A club statement released earlier on Monday read: “Joey Barton has today been suspended by the club and will not return to Ibrox or Auchenhowie for a period of three weeks.
“The manager, Mark Warburton, and club believe that time and space is required for both the club and the player to assess all that has happened.
“Neither party will make any further statement or comment on this issue.”
Having already sat out Saturday’s goalless draw with Ross County, Barton will now sit out Tuesday night’s Betfred Cup quarter-final with Queen of the South.
The player, who reportedly earns £20,000 a week after signing a two-year deal in the summer, will also miss crucial Ladbrokes Premiership fixtures with Aberdeen and Partick Thistle on September 25 and October 1.
Warburton refused to discuss the saga as he met the media ahead of the Queens clash but insisted morale in his camp had not been damaged by last week’s in-fighting.
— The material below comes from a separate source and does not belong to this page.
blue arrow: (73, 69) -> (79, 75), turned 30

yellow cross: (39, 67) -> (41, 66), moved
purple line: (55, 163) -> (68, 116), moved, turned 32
The manager said: “We trained this morning outstandingly well. The team spirit is good.
“Don’t forget we’re trying to bed in a number of new players, so it takes time sometimes.
“Last year it happened very quickly but we had a complete blank canvas. This year we’ve gone to another level, introducing different players of different age-groups, different experiences but we’ve been really happy with the way we’ve been trained.
“We’re getting a lot better. The balance is getting better and I’m delighted so far that we’re making real progress this week.”
Barton admitted he had over-stepped the line with some of his comments as Warburton’s squad carried out a post-mortem debrief on last week’s mauling by Celtic.
Press Association Sport understands, however, that last week’s dispute is not the first time the ex-England international has found himself at loggerheads with his colleagues.
But his boss stressed he will continue seeking opinions from his squad as he looks to regain momentum after a lacklustre start to the season that has seen Gers win just two of their six league fixtures to date.
Warburton said: “The environment we create for the players and the staff is about giving respectful opinion.
“I always want opinion. I’ll never have a problem with a player knocking on my door to talk about a session – but do it in the right manner or else they’ll get a flea in their ear.
“It’s about being respectful with the way we deal with each other. It’s how you deliver the message which will always be key to myself and my staff.”